### Task directions:
Wherever the word "France" occurs in the listing below, copy that whole line.

### Supplied information:
================

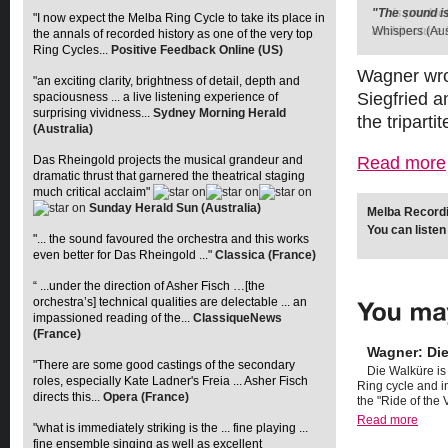
"The sound is
"This produc
"I now expect the Melba Ring Cycle to take its place in
Whispers (Aus
architecture i
the annals of recorded history as one of the very top
Ring Cycles...
Positive Feedback Online (US)
Wagner wro
"an exciting clarity, brightness of detail, depth and
Siegfried 
spaciousness ... a live listening experience of
surprising vividness...
Sydney Morning Herald
the tripart
(Australia)
Read more
Das Rheingold projects the musical grandeur and
dramatic thrust that garnered the theatrical staging
much critical acclaim"
Sunday Herald Sun (Australia)
Melba Recordin
You can listen
"... the sound favoured the orchestra and this works
even better for Das Rheingold ..."
Classica (France)
“ ...under the direction of Asher Fisch …[the
orchestra’s] technical qualities are delectable ... an
impassioned reading of the...
ClassiqueNews
(France)
Wagner: Di
"There are some good castings of the secondary
Die Walküre is
roles, especially Kate Ladner's Freia ... Asher Fisch
Ring cycle and i
directs this...
Opera (France)
the "Ride of the V
Read more
"what is immediately striking is the ... fine playing ...
fine ensemble singing as well as excellent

================

### Answer for the task:
Classica (France)
(France)
Opera (France)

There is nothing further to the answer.